• Work instructions
Pictures aside, return all of the records exactly as they stand.

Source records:
◇ ◇ ◇ ◇ ◇

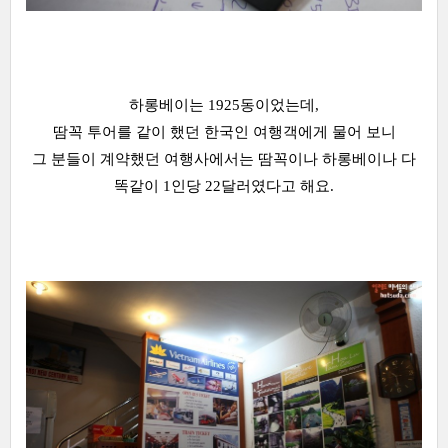
하롱베이는 1925동이었는데,
땀꼭 투어를 같이 했던 한국인 여행객에게 물어 보니
그 분들이 계약했던 여행사에서는 땀꼭이나 하롱베이나 다
똑같이 1인당 22달러였다고 해요.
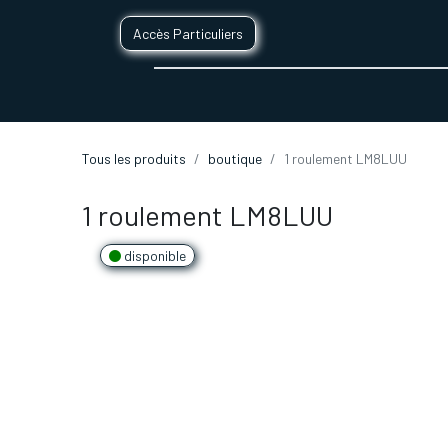
Accès Particuliers
SERVICES D'IMPRESSION 3D
SECTE
Tous les produits
boutique
1 roulement LM8LUU
1 roulement LM8LUU
disponible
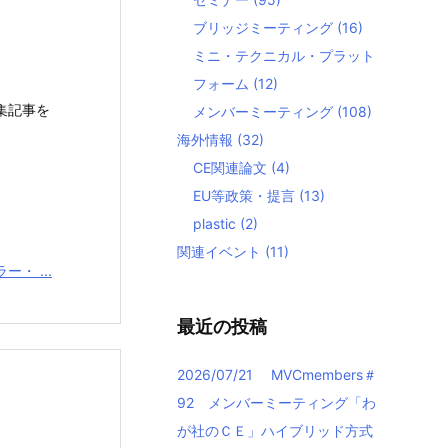
ブリッジミーティング
(16)
ミニ・テクニカル・プラット
フォーム
(12)
集記事を
メンバーミーティング
(108)
海外情報
(32)
CE関連論文
(4)
EU等政策・提言
(13)
plastic
(2)
関連イベント
(11)
・ ...
最近の投稿
2026/07/21 MVCmembers＃
92 メンバーミーティング「わ
が社のＣＥ」ハイブリッド方式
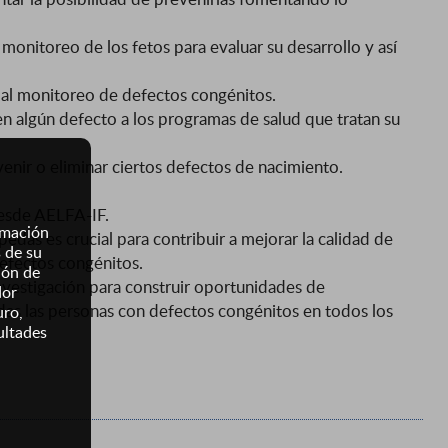
onitoreo de los fetos para evaluar su desarrollo y así
 al monitoreo de defectos congénitos.
 algún defecto a los programas de salud que tratan su
venir o eliminar ciertos defectos de nacimiento.
desde AELFA-IF.
ormación
opedas es crucial para contribuir a mejorar la calidad de
s de su
efectos congénitos.
ión de
nvestigación para construir oportunidades de
dor
das las personas con defectos congénitos en todos los
uro,
ultades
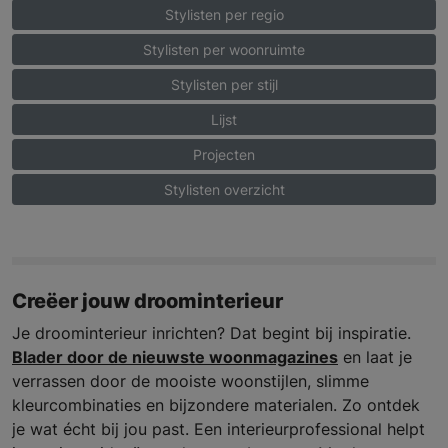
Stylisten per regio
Stylisten per woonruimte
Stylisten per stijl
Lijst
Projecten
Stylisten overzicht
Creëer jouw droominterieur
Je droominterieur inrichten? Dat begint bij inspiratie.
Blader door de nieuwste woonmagazines
en laat je
verrassen door de mooiste woonstijlen, slimme
kleurcombinaties en bijzondere materialen. Zo ontdek
je wat écht bij jou past. Een interieurprofessional helpt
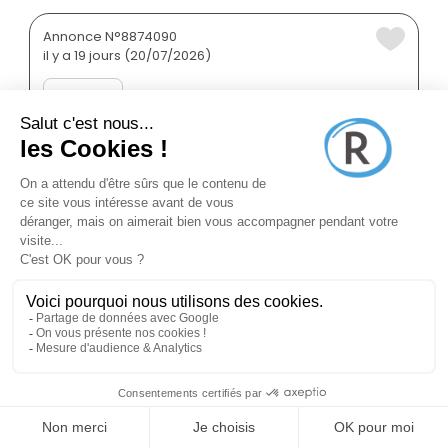
Annonce N°8874090
il y a 19 jours (20/07/2026)
Ikami
Conseiller en immobilier
Rennes 35000
Franchisé
Indépendant
Temps plein
Annonce N°8872563
il y a 18 jours (20/07/2026)
Archipel Habitat
Chargé de gestion locative
en logement social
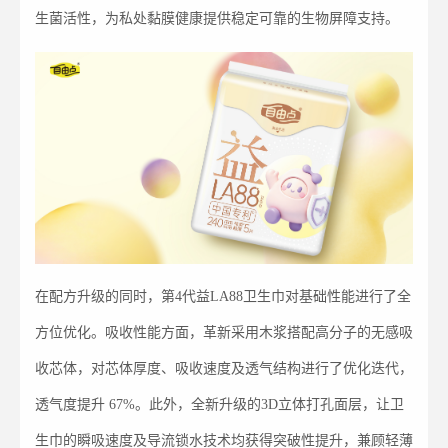
生菌活性，为私处黏膜健康提供稳定可靠的生物屏障支持。
在配方升级的同时，第4代益LA88卫生巾对基础性能进行了全
方位优化。吸收性能方面，革新采用木浆搭配高分子的无感吸
收芯体，对芯体厚度、吸收速度及透气结构进行了优化迭代，
透气度提升 67%。此外，全新升级的3D立体打孔面层，让卫
生巾的瞬吸速度及导流锁水技术均获得突破性提升，兼顾轻薄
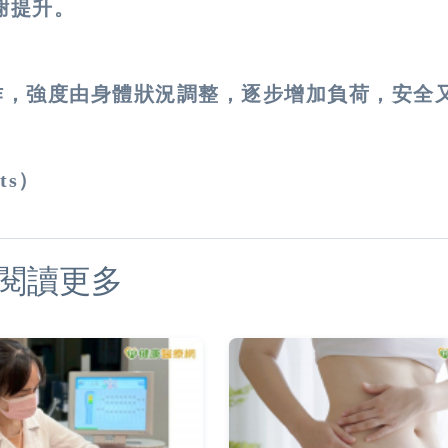
謝提升。
作，強度由身體狀況調整，逐步增加負荷，安全
ts）
閱讀更多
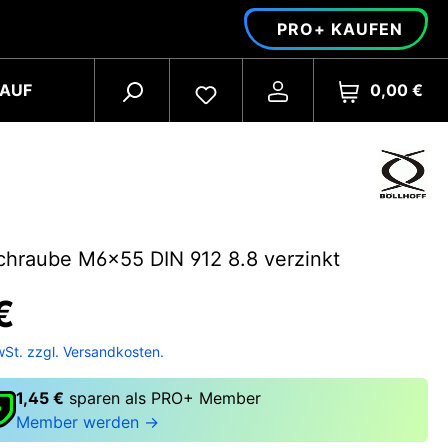
PRO+ KAUFEN
0,00 €
AUF
chraube M6x55 DIN 912 8.8 verzinkt
€
wSt. zzgl. Versandkosten.
1,45 €
sparen als PRO+ Member
Member werden →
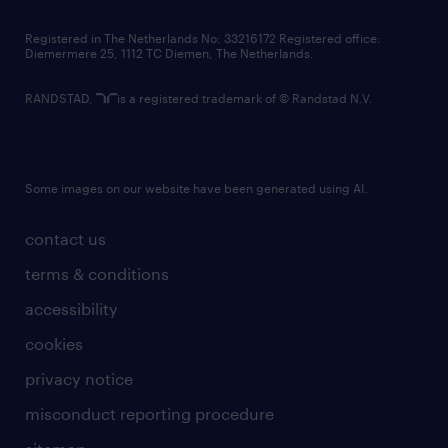
contact us
Registered in The Netherlands No: 33216172 Registered office:
Diemermere 25, 1112 TC Diemen, The Netherlands.
RANDSTAD,
is a registered trademark of © Randstad N.V.
Some images on our website have been generated using AI.
contact us
terms & conditions
accessibility
cookies
privacy notice
misconduct reporting procedure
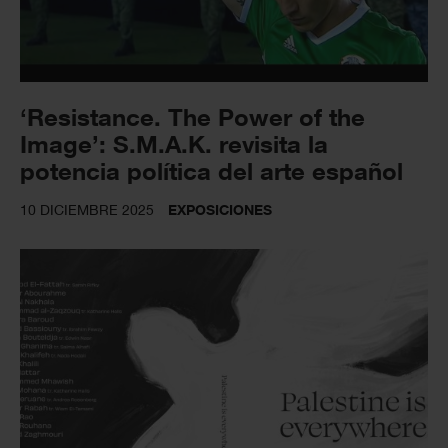
‘Resistance. The Power of the
Image’: S.M.A.K. revisita la
potencia política del arte español
10 DICIEMBRE 2025
EXPOSICIONES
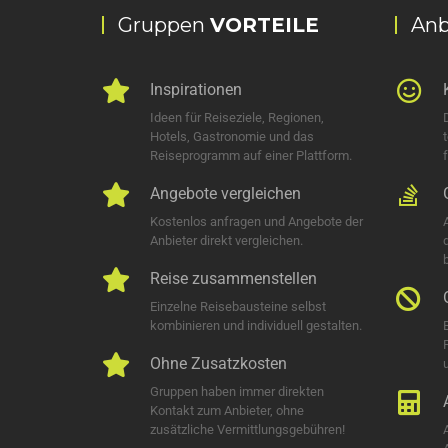
Gruppen
VORTEILE
Anb
Inspirationen
Ideen für Reiseziele, Regionen,
Hotels, Gastronomie und das
Reiseprogramm auf einer Plattform.
Angebote vergleichen
Kostenlos anfragen und Angebote der
Anbieter direkt vergleichen.
Reise zusammenstellen
Einzelne Reisebausteine selbst
kombinieren und individuell gestalten.
Ohne Zusatzkosten
u
Gruppen haben immer direkten
Kontakt zum Anbieter, ohne
zusätzliche Vermittlungsgebühren!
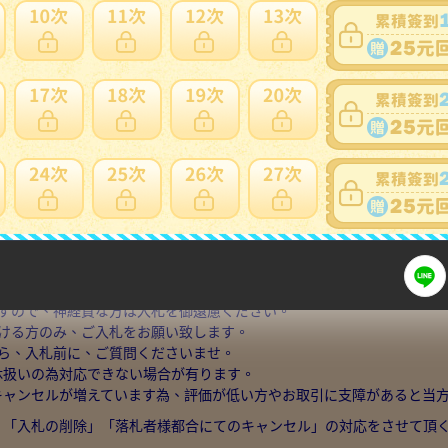
細問題說明請使用商品問與答
ラストワン賞 ジェイガルシア・サターン聖 未開封 / 未来島エッグヘッド きみ
があります。
す。
すので、神経質な方は入札を御遠慮ください。
ける方のみ、ご入札をお願い致します。
ら、入札前に、ご質問くださいませ。
定休扱いの為対応できない場合が有ります。
・キャンセルが増えています為、評価が低い方やお取引に支障があると当
、「入札の削除」「落札者様都合にてのキャンセル」の対応をさせて頂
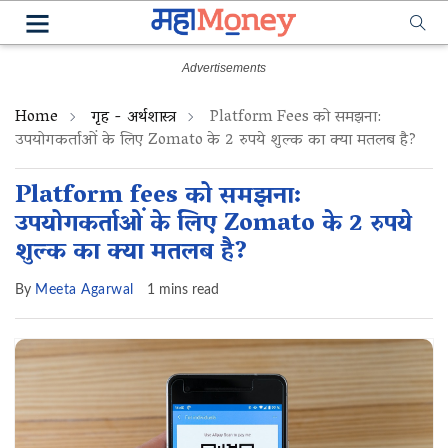
Home
गृह - अर्थशास्त्र
Platform Fees को समझना:
उपयोगकर्ताओं के लिए Zomato के 2 रुपये शुल्क का क्या मतलब है?
Platform fees को समझना:
उपयोगकर्ताओं के लिए Zomato के 2 रुपये
शुल्क का क्या मतलब है?
By
Meeta Agarwal
1 mins read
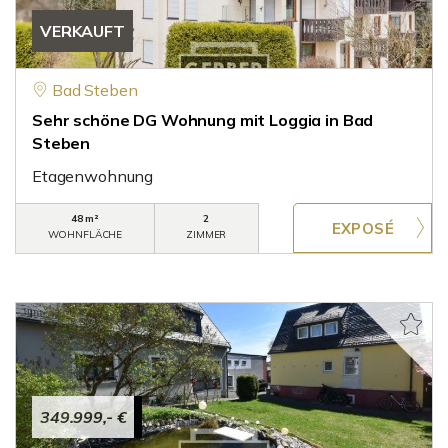
VERKAUFT
Bad Steben
Sehr schöne DG Wohnung mit Loggia in Bad
Steben
Etagenwohnung
48 m²
2
WOHNFLÄCHE
ZIMMER
349.999,- €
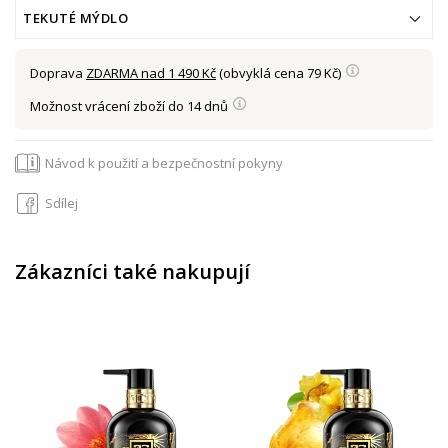
TEKUTÉ MÝDLO
Doprava
ZDARMA nad 1 490 Kč
(obvyklá cena 79 Kč)
Možnost vrácení zboží do 14 dnů
Návod k použití a bezpečnostní pokyny
Sdílej
Zákazníci také nakupují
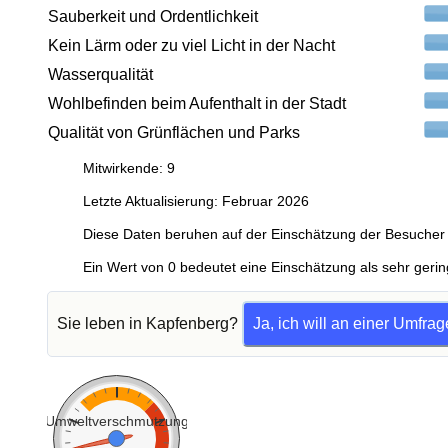
Sauberkeit und Ordentlichkeit
Kein Lärm oder zu viel Licht in der Nacht
Wasserqualität
Wohlbefinden beim Aufenthalt in der Stadt
Qualität von Grünflächen und Parks
Mitwirkende: 9
Letzte Aktualisierung: Februar 2026
Diese Daten beruhen auf der Einschätzung der Besucher 
Ein Wert von 0 bedeutet eine Einschätzung als sehr gerin
Sie leben in Kapfenberg?
Ja, ich will an einer Umfra
Umweltverschmutzung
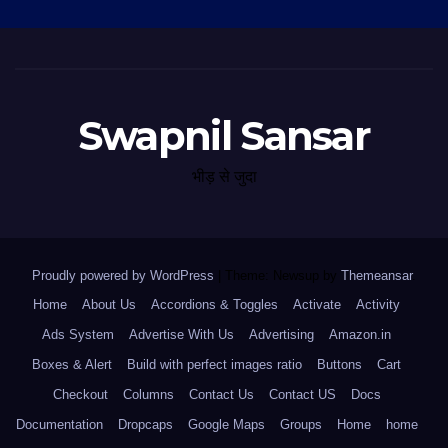
Swapnil Sansar
भीड़ से जुदा
Proudly powered by WordPress
|
Theme: Newsup by
Themeansar
.
Home
About Us
Accordions & Toggles
Activate
Activity
Ads System
Advertise With Us
Advertising
Amazon.in
Boxes & Alert
Build with perfect images ratio
Buttons
Cart
Checkout
Columns
Contact Us
Contact US
Docs
Documentation
Dropcaps
Google Maps
Groups
Home
home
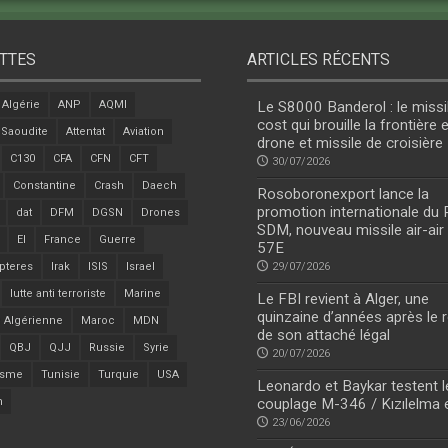
TTES
ARTICLES RÉCENTS
Algérie
ANP
AQMI
Le S8000 Banderol : le missi
cost qui brouille la frontière 
 Saoudite
Attentat
Aviation
drone et missile de croisière
C130
CFA
CFN
CFT
30/07/2026
Constantine
Crash
Daech
Rosoboronexport lance la
promotion internationale du
dat
DFM
DGSN
Drones
SDM, nouveau missile air-air
EI
France
Guerre
57E
pteres
Irak
ISIS
Israel
29/07/2026
lutte anti terroriste
Marine
Le FBI revient à Alger, une
quinzaine d’années après le r
 Algérienne
Maroc
MDN
de son attaché légal
QBJ
QJJ
Russie
Syrie
20/07/2026
isme
Tunisie
Turquie
USA
Leonardo et Baykar testent l
n
couplage M-346 / Kızılelma 
23/06/2026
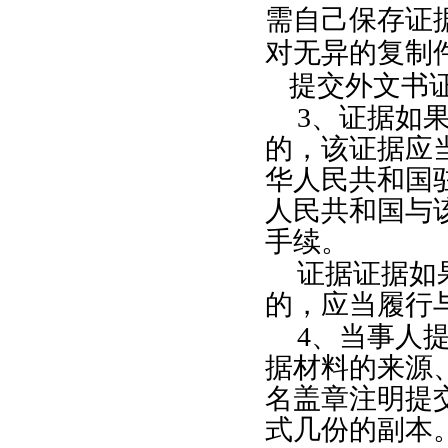
需自己保存证
对无异的复制
提交外文书
3
、证据如
的，该证据应
华人民共和国
人民共和国与
手续。
证据证据如
的，应当履行
4
、当事人
据材料的来源
名盖章注明提
式几份的副本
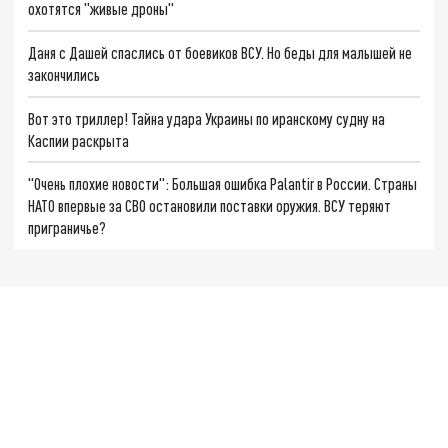
охотятся "живые дроны"
Даня с Дашей спаслись от боевиков ВСУ. Но беды для малышей не
закончились
Вот это триллер! Тайна удара Украины по иранскому судну на
Каспии раскрыта
"Очень плохие новости": Большая ошибка Palantir в России. Страны
НАТО впервые за СВО остановили поставки оружия. ВСУ теряют
приграничье?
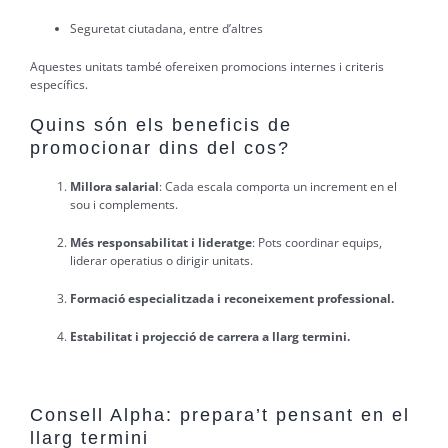
Seguretat ciutadana, entre d’altres
Aquestes unitats també ofereixen promocions internes i criteris
específics.
Quins són els beneficis de
promocionar dins del cos?
Millora salarial
: Cada escala comporta un increment en el
sou i complements.
Més responsabilitat i lideratge
: Pots coordinar equips,
liderar operatius o dirigir unitats.
Formació especialitzada i reconeixement professional.
Estabilitat i projecció de carrera a llarg termini.
Consell Alpha: prepara’t pensant en el
llarg termini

◇ ◇ ◇ ◇ ◇

• Solution to the exercise
하롱베이는 1925동이었는데,
땀꼭 투어를 같이 했던 한국인 여행객에게 물어 보니
그 분들이 계약했던 여행사에서는 땀꼭이나 하롱베이나 다
똑같이 1인당 22달러였다고 해요.
Accès Particuliers
SERVICES D'IMPRESSION 3D
SECTE
Tous les produits
boutique
1 roulement LM8LUU
1 roulement LM8LUU
disponible
ブリッジミーティング
(16)
ミニ・テクニカル・プラット
フォーム
(12)
集記事を
メンバーミーティング
(108)
海外情報
(32)
CE関連論文
(4)
EU等政策・提言
(13)
plastic
(2)
関連イベント
(11)
・ ...
最近の投稿
2026/07/21 MVCmembers＃
92 メンバーミーティング「わ
が社のＣＥ」ハイブリッド方式
onitoreo de los fetos para evaluar su desarrollo y así
 al monitoreo de defectos congénitos.
 algún defecto a los programas de salud que tratan su
venir o eliminar ciertos defectos de nacimiento.
desde AELFA-IF.
ormación
opedas es crucial para contribuir a mejorar la calidad de
s de su
efectos congénitos.
ión de
nvestigación para construir oportunidades de
dor
das las personas con defectos congénitos en todos los
uro,
ultades
Stylisten per regio
Stylisten per woonruimte
Stylisten per stijl
Lijst
Projecten
Stylisten overzicht
Creëer jouw droominterieur
Je droominterieur inrichten? Dat begint bij inspiratie.
Blader door de nieuwste woonmagazines
en laat je
verrassen door de mooiste woonstijlen, slimme
kleurcombinaties en bijzondere materialen. Zo ontdek
je wat écht bij jou past. Een interieurprofessional helpt
Annonce N°8874090
il y a 19 jours (20/07/2026)
Ikami
Conseiller en immobilier
Rennes 35000
Franchisé
Indépendant
Temps plein
Annonce N°8872563
il y a 18 jours (20/07/2026)
Archipel Habitat
Chargé de gestion locative
en logement social
生菌活性，为私处黏膜健康提供稳定可靠的生物屏障支持。
在配方升级的同时，第4代益LA88卫生巾对基础性能进行了全
方位优化。吸收性能方面，革新采用木浆搭配高分子的无感吸
收芯体，对芯体厚度、吸收速度及透气结构进行了优化迭代，
透气度提升 67%。此外，全新升级的3D立体打孔面层，让卫
生巾的瞬吸速度及导流锁水技术均获得突破性提升，兼顾轻薄
謝提升。
作，強度由身體狀況調整，逐步增加負荷，安全
ts）
閱讀更多
PRO+ KAUFEN
0,00 €
AUF
chraube M6x55 DIN 912 8.8 verzinkt
€
wSt. zzgl. Versandkosten.
1,45 €
sparen als PRO+ Member
Member werden →
contact us
Registered in The Netherlands No: 33216172 Registered office:
Diemermere 25, 1112 TC Diemen, The Netherlands.
RANDSTAD,
is a registered trademark of © Randstad N.V.
Some images on our website have been generated using AI.
contact us
terms & conditions
accessibility
cookies
privacy notice
misconduct reporting procedure
‘Resistance. The Power of the
Image’: S.M.A.K. revisita la
potencia política del arte español
10 DICIEMBRE 2025
EXPOSICIONES
Gruppen
VORTEILE
Anb
Inspirationen
Ideen für Reiseziele, Regionen,
Hotels, Gastronomie und das
Reiseprogramm auf einer Plattform.
Angebote vergleichen
Kostenlos anfragen und Angebote der
Anbieter direkt vergleichen.
Reise zusammenstellen
Einzelne Reisebausteine selbst
kombinieren und individuell gestalten.
Ohne Zusatzkosten
u
Gruppen haben immer direkten
Kontakt zum Anbieter, ohne
zusätzliche Vermittlungsgebühren!
細問題說明請使用商品問與答
ラストワン賞 ジェイガルシア・サターン聖 未開封 / 未来島エッグヘッド きみ
があります。
す。
すので、神経質な方は入札を御遠慮ください。
ける方のみ、ご入札をお願い致します。
ら、入札前に、ご質問くださいませ。
定休扱いの為対応できない場合が有ります。
・キャンセルが増えています為、評価が低い方やお取引に支障があると当
、「入札の削除」「落札者様都合にてのキャンセル」の対応をさせて頂
Home
गृह - अर्थशास्त्र
Platform Fees को समझना:
उपयोगकर्ताओं के लिए Zomato के 2 रुपये शुल्क का क्या मतलब है?
Platform fees को समझना:
उपयोगकर्ताओं के लिए Zomato के 2 रुपये
शुल्क का क्या मतलब है?
By
Meeta Agarwal
1 mins read
VERKAUFT
Bad Steben
Sehr schöne DG Wohnung mit Loggia in Bad
Steben
Etagenwohnung
48 m²
2
WOHNFLÄCHE
ZIMMER
349.999,- €
TEKUTÉ MÝDLO
Doprava
ZDARMA nad 1 490 Kč
(obvyklá cena 79 Kč)
Možnost vrácení zboží do 14 dnů
Návod k použití a bezpečnostní pokyny
Sdílej
Zákazníci také nakupují
Sauberkeit und Ordentlichkeit
Kein Lärm oder zu viel Licht in der Nacht
Wasserqualität
Wohlbefinden beim Aufenthalt in der Stadt
Qualität von Grünflächen und Parks
Mitwirkende: 9
Letzte Aktualisierung: Februar 2026
Diese Daten beruhen auf der Einschätzung der Besucher 
Ein Wert von 0 bedeutet eine Einschätzung als sehr gerin
Sie leben in Kapfenberg?
Ja, ich will an einer Umfra
Umweltverschmutzung
Swapnil Sansar
भीड़ से जुदा
Proudly powered by WordPress
|
Theme: Newsup by
Themeansar
.
Home
About Us
Accordions & Toggles
Activate
Activity
Ads System
Advertise With Us
Advertising
Amazon.in
Boxes & Alert
Build with perfect images ratio
Buttons
Cart
Checkout
Columns
Contact Us
Contact US
Docs
Documentation
Dropcaps
Google Maps
Groups
Home
home
TTES
ARTICLES RÉCENTS
Algérie
ANP
AQMI
Le S8000 Banderol : le missi
cost qui brouille la frontière 
 Saoudite
Attentat
Aviation
drone et missile de croisière
C130
CFA
CFN
CFT
30/07/2026
Constantine
Crash
Daech
Rosoboronexport lance la
promotion internationale du
dat
DFM
DGSN
Drones
SDM, nouveau missile air-air
EI
France
Guerre
57E
pteres
Irak
ISIS
Israel
29/07/2026
lutte anti terroriste
Marine
Le FBI revient à Alger, une
quinzaine d’années après le r
 Algérienne
Maroc
MDN
de son attaché légal
QBJ
QJJ
Russie
Syrie
20/07/2026
isme
Tunisie
Turquie
USA
Leonardo et Baykar testent l
n
couplage M-346 / Kızılelma 
23/06/2026
需自己保存证
对无异的复制
提交外文书
3
、证据如
的，该证据应
华人民共和国
人民共和国与
手续。
证据证据如
的，应当履行
4
、当事人
据材料的来源
名盖章注明提
式几份的副本
охотятся "живые дроны"
Даня с Дашей спаслись от боевиков ВСУ. Но беды для малышей не
закончились
Вот это триллер! Тайна удара Украины по иранскому судну на
Каспии раскрыта
"Очень плохие новости": Большая ошибка Palantir в России. Страны
НАТО впервые за СВО остановили поставки оружия. ВСУ теряют
приграничье?
Seguretat ciutadana, entre d’altres
Aquestes unitats també ofereixen promocions internes i criteris
específics.
Quins són els beneficis de
promocionar dins del cos?
Millora salarial
: Cada escala comporta un increment en el
sou i complements.
Més responsabilitat i lideratge
: Pots coordinar equips,
liderar operatius o dirigir unitats.
Formació especialitzada i reconeixement professional.
Estabilitat i projecció de carrera a llarg termini.
Consell Alpha: prepara’t pensant en el
llarg termini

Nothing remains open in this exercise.